### THE PROBLEM
No pictures, nothing altered: return the data below.

____________

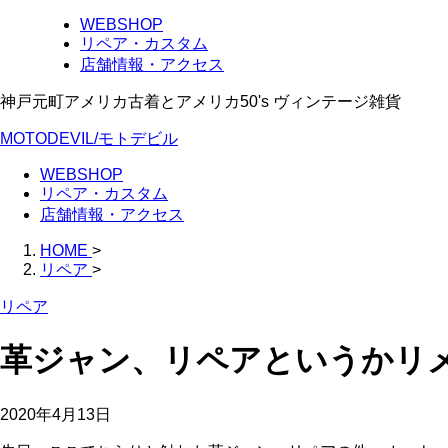
WEBSHOP
リペア・カスタム
店舗情報・アクセス
神戸元町アメリカ古着とアメリカ50's ヴィンテージ雑貨
MOTODEVIL/モトデビル
WEBSHOP
リペア・カスタム
店舗情報・アクセス
HOME
>
リペア
>
リペア
革ジャン、リペアというかリ
2020年4月13日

____________

### WRITTEN REPLY
WEBSHOP
リペア・カスタム
店舗情報・アクセス
神戸元町アメリカ古着とアメリカ50's ヴィンテージ雑貨
MOTODEVIL/モトデビル
WEBSHOP
リペア・カスタム
店舗情報・アクセス
HOME
>
リペア
>
リペア
革ジャン、リペアというかリ
2020年4月13日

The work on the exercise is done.